Our water, once again, was being shut off at 9 in the AM and so we awoke early, showered and breakfasted. We then left for the library to return and check out books, CDs and a DVD. While we were out and about we decided to check in with Air France to see what an extra piece of luggage would cost us.

Amy has about four books full study material here, which she has to have in Indiana when we get back so that she can study for her PhD exams. At the German post office (which is cheaper than the French PO) is going to charge us about 60 Euros per box! Air France will charge us 100 Euros for an extra bag. So, we are now looking at cheap, but durable bags in which we can stash at least a couple of boxes worth of books.

After lunch we spent the afternoon lounging in the shade at the park. It was a very pretty, yet extremely hot day. Without air conditioning our apartment is rather unbearable and thus sitting under a tree is preferable than sitting on our couch.


It was also the annual Fete de la Musique in Strasbourg, which is basically a city wide music festival. At all of the larger city squares they set up official stages in which the more popular local bands, and a few medium sized names in French music jammed into the wee hours of the morning. Yet at nearly every block in the city unofficial musicians were playing their tunes. This ranged from 7 piece zydeco/reggae bands to one guy playing a flute with another guy playing an old recorder. No matter where we were in the city, we could hear music.

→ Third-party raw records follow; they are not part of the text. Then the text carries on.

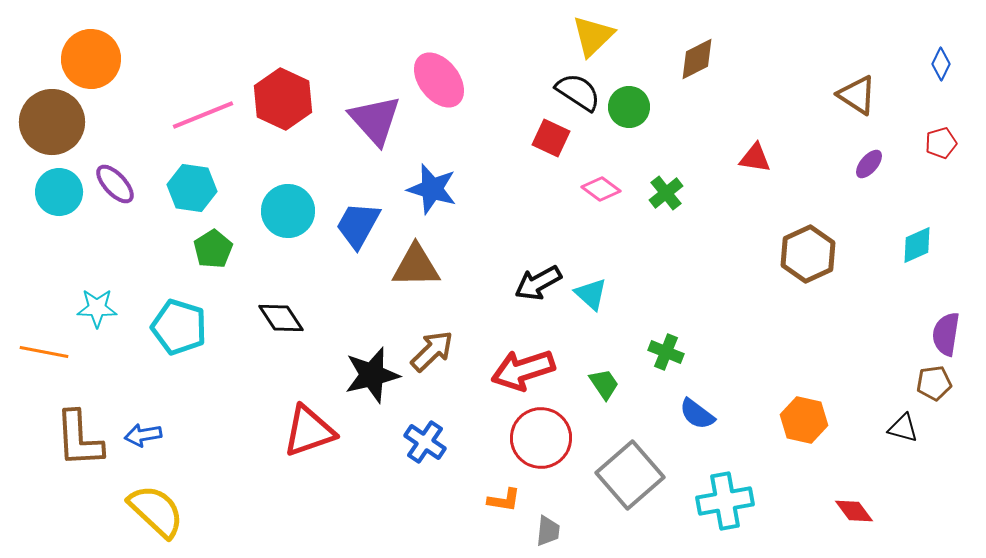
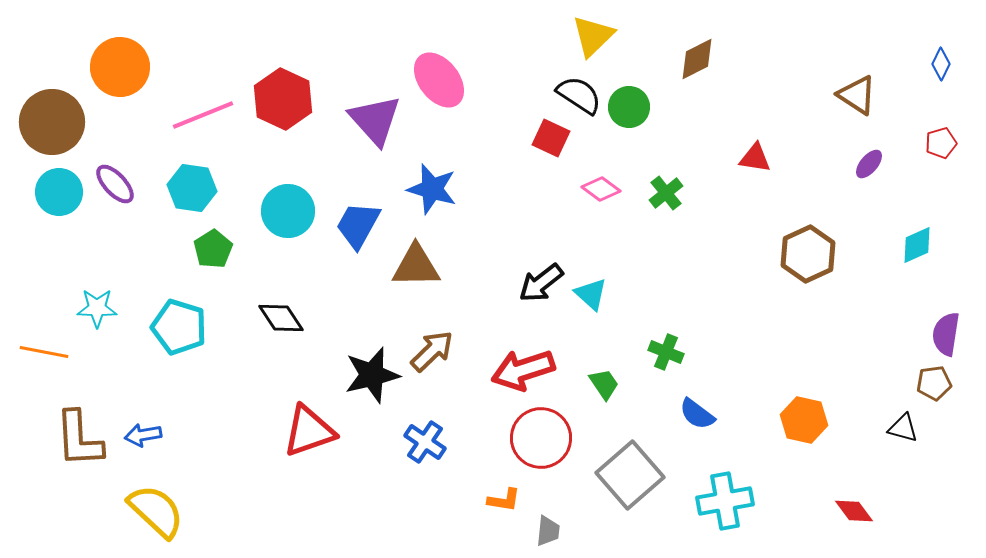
orange circle at (91, 59): moved 29 px right, 8 px down
black semicircle at (578, 92): moved 1 px right, 3 px down
black arrow at (538, 283): moved 3 px right; rotated 9 degrees counterclockwise
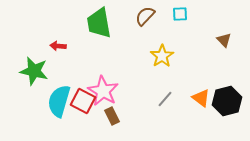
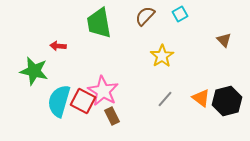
cyan square: rotated 28 degrees counterclockwise
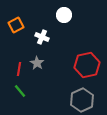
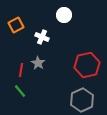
gray star: moved 1 px right
red line: moved 2 px right, 1 px down
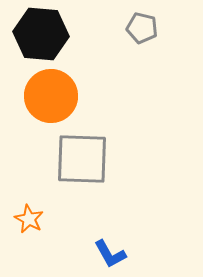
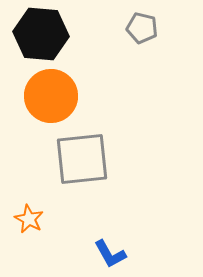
gray square: rotated 8 degrees counterclockwise
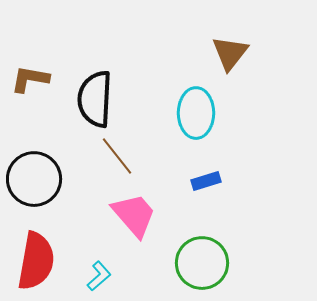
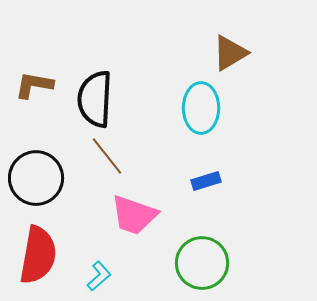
brown triangle: rotated 21 degrees clockwise
brown L-shape: moved 4 px right, 6 px down
cyan ellipse: moved 5 px right, 5 px up
brown line: moved 10 px left
black circle: moved 2 px right, 1 px up
pink trapezoid: rotated 150 degrees clockwise
red semicircle: moved 2 px right, 6 px up
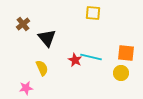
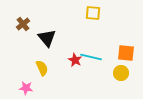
pink star: rotated 16 degrees clockwise
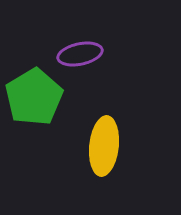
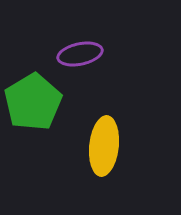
green pentagon: moved 1 px left, 5 px down
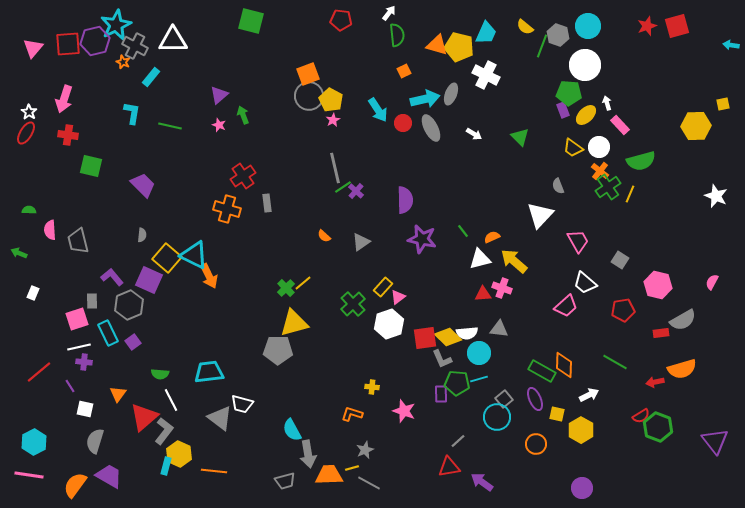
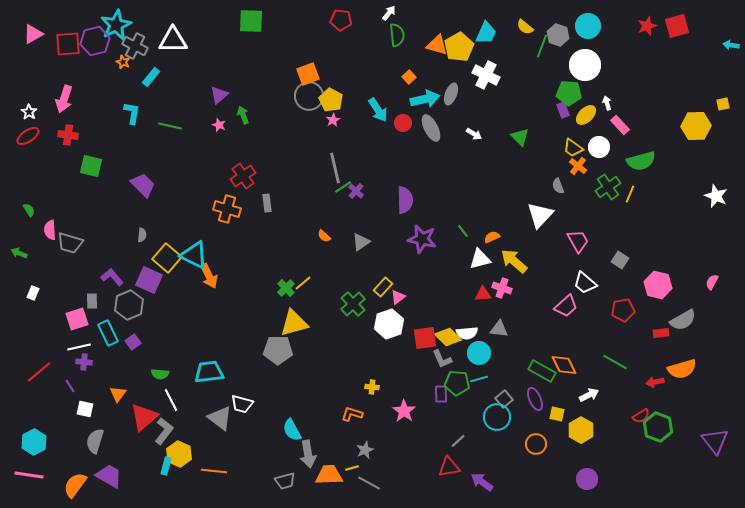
green square at (251, 21): rotated 12 degrees counterclockwise
yellow pentagon at (459, 47): rotated 28 degrees clockwise
pink triangle at (33, 48): moved 14 px up; rotated 20 degrees clockwise
orange square at (404, 71): moved 5 px right, 6 px down; rotated 16 degrees counterclockwise
red ellipse at (26, 133): moved 2 px right, 3 px down; rotated 25 degrees clockwise
orange cross at (600, 171): moved 22 px left, 5 px up
green semicircle at (29, 210): rotated 56 degrees clockwise
gray trapezoid at (78, 241): moved 8 px left, 2 px down; rotated 60 degrees counterclockwise
orange diamond at (564, 365): rotated 28 degrees counterclockwise
pink star at (404, 411): rotated 15 degrees clockwise
purple circle at (582, 488): moved 5 px right, 9 px up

We were meeting with a group from the university around 8:30 but Amy and I decided to wander around a bit first. We caught a fun French group with a terrible Rastafarian sax player in the Place de Zurich. Then we wandered downtown where there was live music playing every 20 yards or so. These street performers were so close together you could hardly hear them apart from each other. Around the cathedral it was madness. An official stage was set up in the Place de Gutenberg as well as nearby, right in front of the cathedral. Non sanctioned performers were everywhere in between, as well as a throng of people. The poor choir, in front of the cathedral, could barely even be heard even when I was standing but a few feet from them.


Time came and we went to meet the gang. None of us having any idea about where to go, we began wandering back towards the center of town. The crowds were expanding and it was quite an experience just trying to keep the 12 of us from getting lost. We caught short snippets of several bands before always moving on. As is always the problem with large music festivals, no matter where you are, you always think something better is around the corner.

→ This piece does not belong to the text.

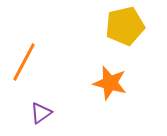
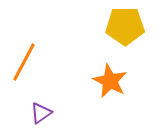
yellow pentagon: rotated 12 degrees clockwise
orange star: moved 2 px up; rotated 12 degrees clockwise
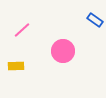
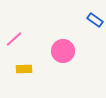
pink line: moved 8 px left, 9 px down
yellow rectangle: moved 8 px right, 3 px down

Eventually we all tired and amazingly found empty seats at a local café. It was a little removed from the live music, but the block was more than making up for this with DJs playing piped in music. Our café was unlucky enough to be very near two DJ while employing one itself. This created three separate piece of music blending together into one loud mess. It was so loud we couldn’t really talk to each other and I quickly developed a headache. Our gang seemed content in sitting their drinking beer, but I became discontent and told them we were leaving. It was not only the annoying DJs, but the fact that I was spending my night listening to canned music while live music was literally playing around the next corner, and throughout the city. I guess we might have seemed rude, but I was sick of sitting there.

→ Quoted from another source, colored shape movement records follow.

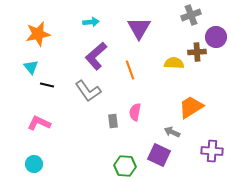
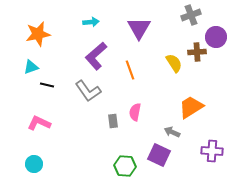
yellow semicircle: rotated 54 degrees clockwise
cyan triangle: rotated 49 degrees clockwise
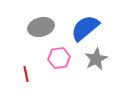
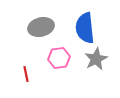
blue semicircle: rotated 56 degrees counterclockwise
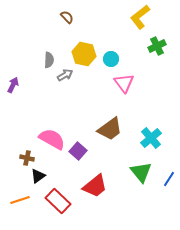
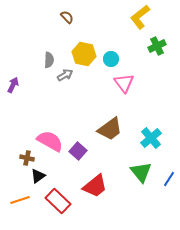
pink semicircle: moved 2 px left, 2 px down
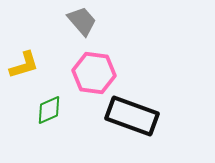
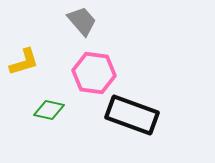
yellow L-shape: moved 3 px up
green diamond: rotated 36 degrees clockwise
black rectangle: moved 1 px up
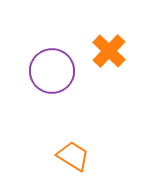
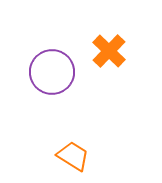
purple circle: moved 1 px down
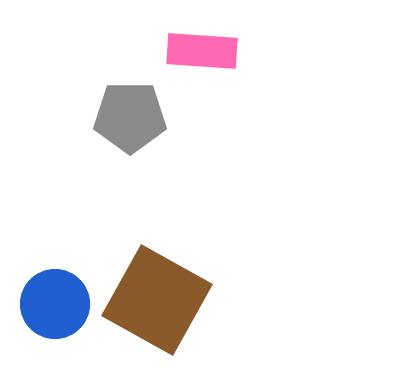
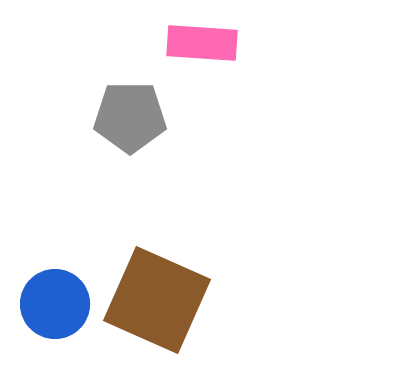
pink rectangle: moved 8 px up
brown square: rotated 5 degrees counterclockwise
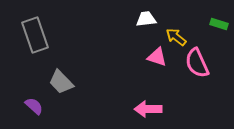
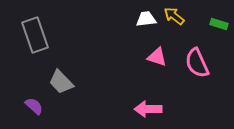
yellow arrow: moved 2 px left, 21 px up
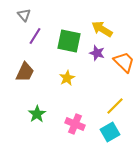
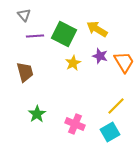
yellow arrow: moved 5 px left
purple line: rotated 54 degrees clockwise
green square: moved 5 px left, 7 px up; rotated 15 degrees clockwise
purple star: moved 3 px right, 3 px down
orange trapezoid: rotated 15 degrees clockwise
brown trapezoid: rotated 40 degrees counterclockwise
yellow star: moved 6 px right, 15 px up
yellow line: moved 1 px right
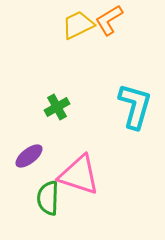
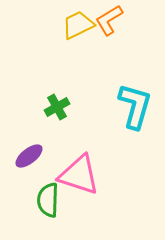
green semicircle: moved 2 px down
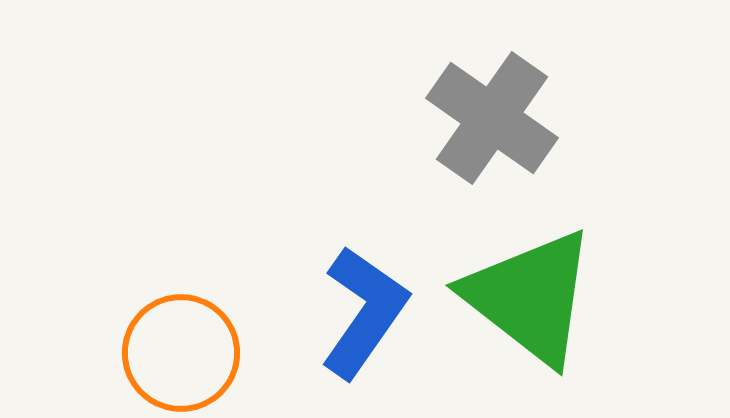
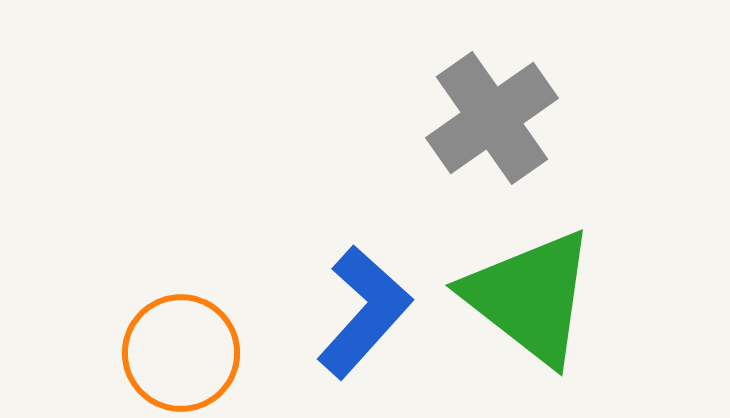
gray cross: rotated 20 degrees clockwise
blue L-shape: rotated 7 degrees clockwise
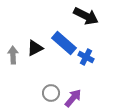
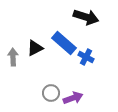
black arrow: moved 1 px down; rotated 10 degrees counterclockwise
gray arrow: moved 2 px down
purple arrow: rotated 30 degrees clockwise
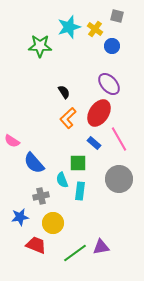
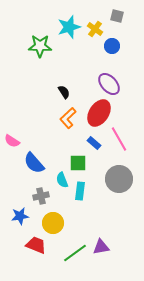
blue star: moved 1 px up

We caught a punk/metal band in Place Kleber. They covered Nirvana as we were walking by, so we decided to hang out a bit. It has been a long time since I caught a live metal act and I must admit it was fun. The energy was really strong, and the kids were having fun jumping up and down.

Our feet got tired so we wandered away again to another square in which there was grass to sit upon. The band was playing lots of classic American rock and we decided to stay. They played covers of Dire Straights, Elvis Presley, James Brown, Deep Purple and AC/DC. And let me tell you, you haven’t lived until you’ve been surrounded by a mass of drunken French people screaming Highway to Hell at the top of their lungs.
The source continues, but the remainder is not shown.